* _What the exercise asks_
The output must start at the line containing "10Inch (689, 383)" in the records below and stop at the last line, matching each line exactly and leaving out every picture.

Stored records
---
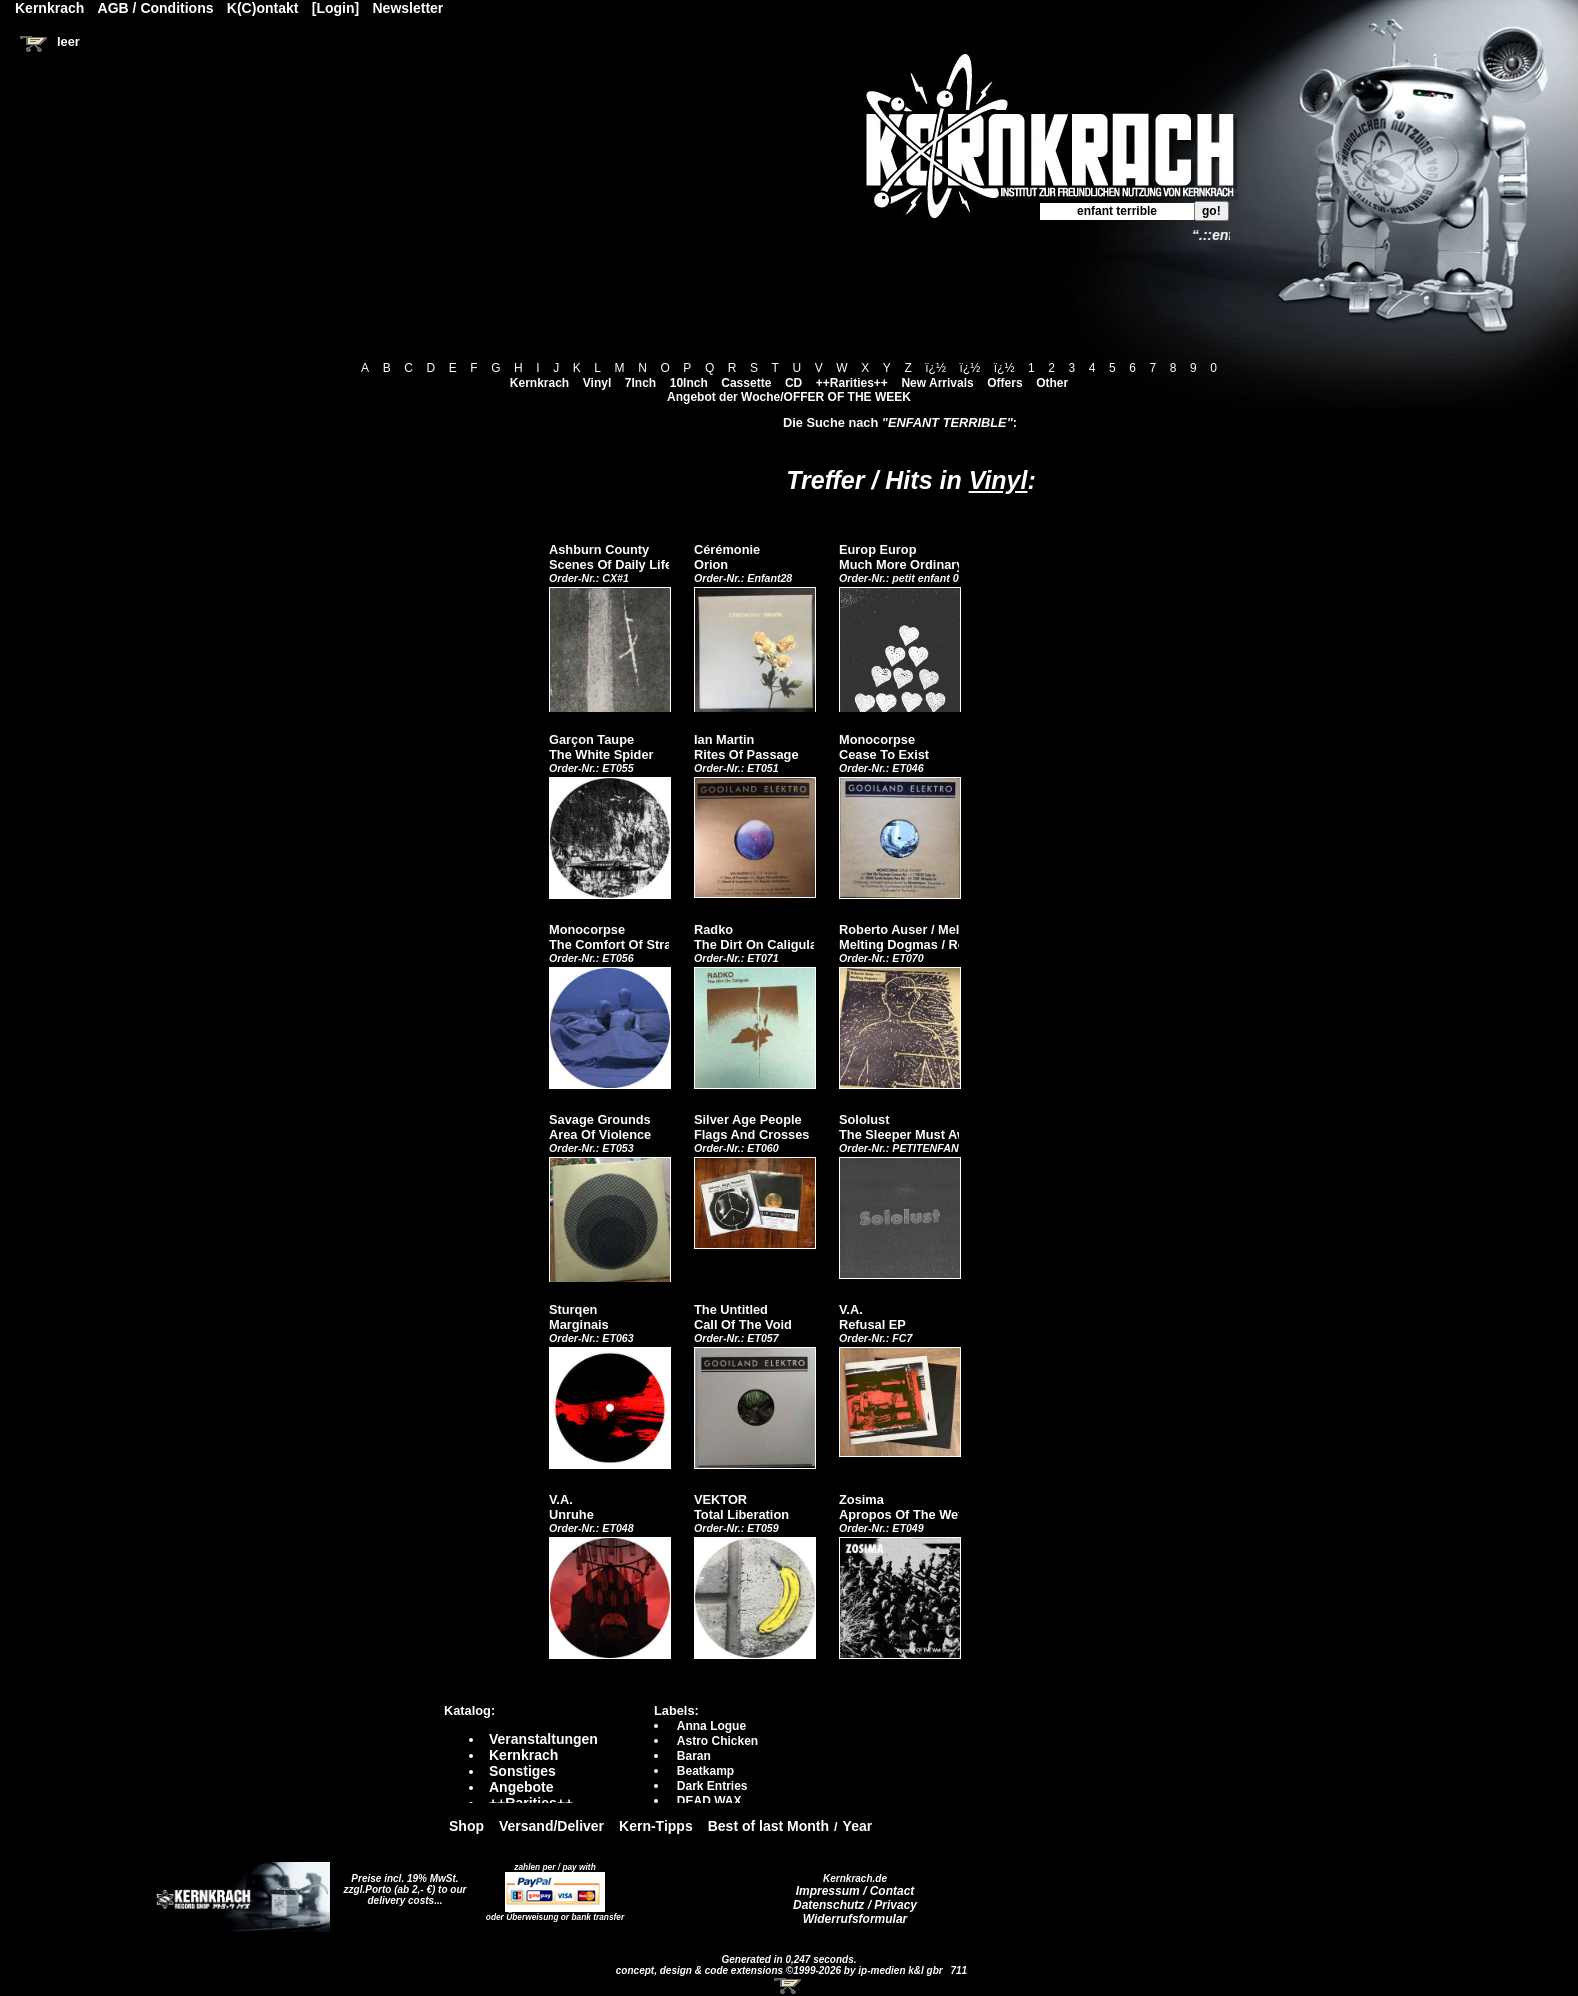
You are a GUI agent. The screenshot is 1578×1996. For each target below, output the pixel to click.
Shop (466, 1826)
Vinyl (597, 383)
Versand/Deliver (551, 1826)
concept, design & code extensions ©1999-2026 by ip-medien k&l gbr (781, 1970)
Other (1052, 383)
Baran (694, 1756)
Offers (1004, 383)
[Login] (335, 8)
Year (858, 1826)
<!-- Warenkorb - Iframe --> (789, 1986)
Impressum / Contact (855, 1891)
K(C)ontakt (263, 8)
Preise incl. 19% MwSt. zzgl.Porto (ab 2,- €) (401, 1884)
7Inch (640, 383)
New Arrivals (937, 383)
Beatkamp (705, 1771)
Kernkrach (539, 383)
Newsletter (408, 8)
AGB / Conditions (156, 8)
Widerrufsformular (855, 1919)
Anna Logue (711, 1726)
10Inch (689, 383)
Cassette (746, 383)
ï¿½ (935, 368)
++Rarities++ (852, 383)
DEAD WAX (709, 1801)
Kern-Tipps (656, 1826)
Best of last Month (768, 1826)
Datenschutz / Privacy (855, 1905)
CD (793, 383)
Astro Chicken (717, 1741)
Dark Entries (712, 1786)
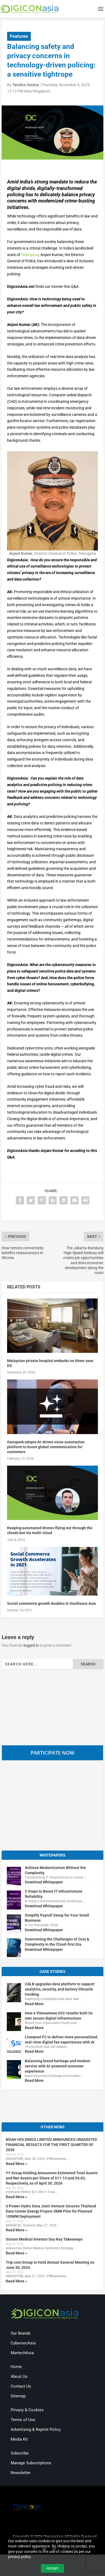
---
* _Your solution_
10Inch (689, 383)
Cassette (746, 383)
ï¿½ (935, 368)
++Rarities++ (852, 383)
DEAD WAX (709, 1801)
Kern-Tipps (656, 1826)
Best of last Month (768, 1826)
Datenschutz / Privacy (855, 1905)
CD (793, 383)
Astro Chicken (717, 1741)
Dark Entries (712, 1786)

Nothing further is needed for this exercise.